Lo interesante es que hace algunos años los hombres que llegaban a los grupos eran los obligados por la Justicia tras una agresión. Pero eso cambió desde que los medios decidieron visibilizar las historias trágicas y cotidianas de violencia de género: se vieron en un espejo y empezaron a llegar solos, entendiendo el daño que estaban causando. Las estadísticas dicen el resto: en los últimos 5 años, en el grupo gratuito del gobierno porteño, la cantidad de hombres que ingresaron creció un 60%.

 

Hay jóvenes recién salidos de la adolescencia que no quieren repetir la historia de sus padres y hombres muy mayores. Hay profesionales prestigiosos y desempleados. Y aunque cada grupo tiene su propia fórmula, comparten un objetivo. A veces buscan que se vean de la forma más cruda: hay quienes pidieron a un hombre que hacía arrodillar a su mujer para pegarle que se arrodille delante de todos, y que sienta el olor de la humillación.
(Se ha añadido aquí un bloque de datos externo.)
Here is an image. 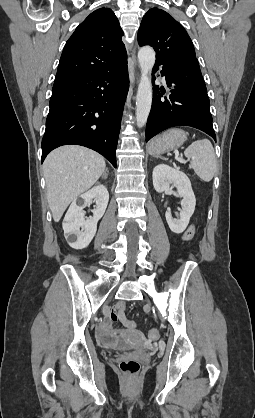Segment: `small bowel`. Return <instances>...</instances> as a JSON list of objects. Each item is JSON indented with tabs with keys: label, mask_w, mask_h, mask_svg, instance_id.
<instances>
[{
	"label": "small bowel",
	"mask_w": 255,
	"mask_h": 418,
	"mask_svg": "<svg viewBox=\"0 0 255 418\" xmlns=\"http://www.w3.org/2000/svg\"><path fill=\"white\" fill-rule=\"evenodd\" d=\"M197 235V230L195 228H189L187 230V235L185 236V239L187 241H190L192 237H195ZM119 320L127 327V330L125 331H115L111 328L110 323L108 322L106 325H104L100 331V338L103 341L104 344L108 346H116L121 336H127L132 338H139V333L134 328V323L130 320H128L123 312V305L118 304L114 308V312L111 314L109 321H116Z\"/></svg>",
	"instance_id": "small-bowel-1"
}]
</instances>
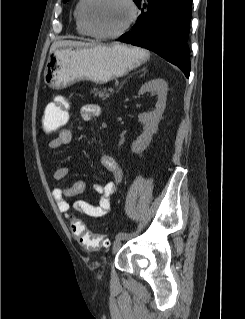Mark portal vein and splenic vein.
Segmentation results:
<instances>
[{"mask_svg":"<svg viewBox=\"0 0 245 319\" xmlns=\"http://www.w3.org/2000/svg\"><path fill=\"white\" fill-rule=\"evenodd\" d=\"M109 92H113L114 91V88L113 87H109Z\"/></svg>","mask_w":245,"mask_h":319,"instance_id":"1","label":"portal vein and splenic vein"}]
</instances>
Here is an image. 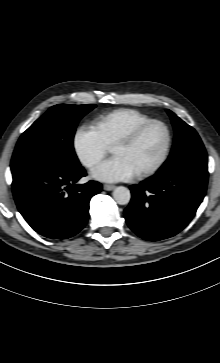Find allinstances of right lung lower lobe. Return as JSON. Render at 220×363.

Hay quienes –como el Centro de la Mujer de Vicente López– trabajan con mindfullness (terapia basada en la meditación) que busca “el darse cuenta” (por ejemplo, que no es cierto que uno pega porque el otro provoca). “Eso es el punto de partida para desaprender los comportamientos violentos y aprender un nuevo modo de resolver conflictos”, dice su terapeuta, Sandra Sberna. “También trabajamos sobre el abandono –suma Ferreira–. Para alguien con déficit afectivo la posibilidad de quedarse solo, enloquece. Y es un punto nodal para la comisión de un crimen”.

 

Los cambios, al principio, son sutiles pero implican que un esquema de creencias comienza a caer. Se ve cuando dejan de creer que hay que pegar fuerte para hacerse valer y aprenden a sentirse fuertes conversando. Cuando pueden dar un abrazo, educar a sus hijos sin amenazas, retirarse de la situación que solía terminar en una agresión y pensar qué le dirían a esa mujer, con el corazón, si el insulto, el grito o la piña no lo tapara todo.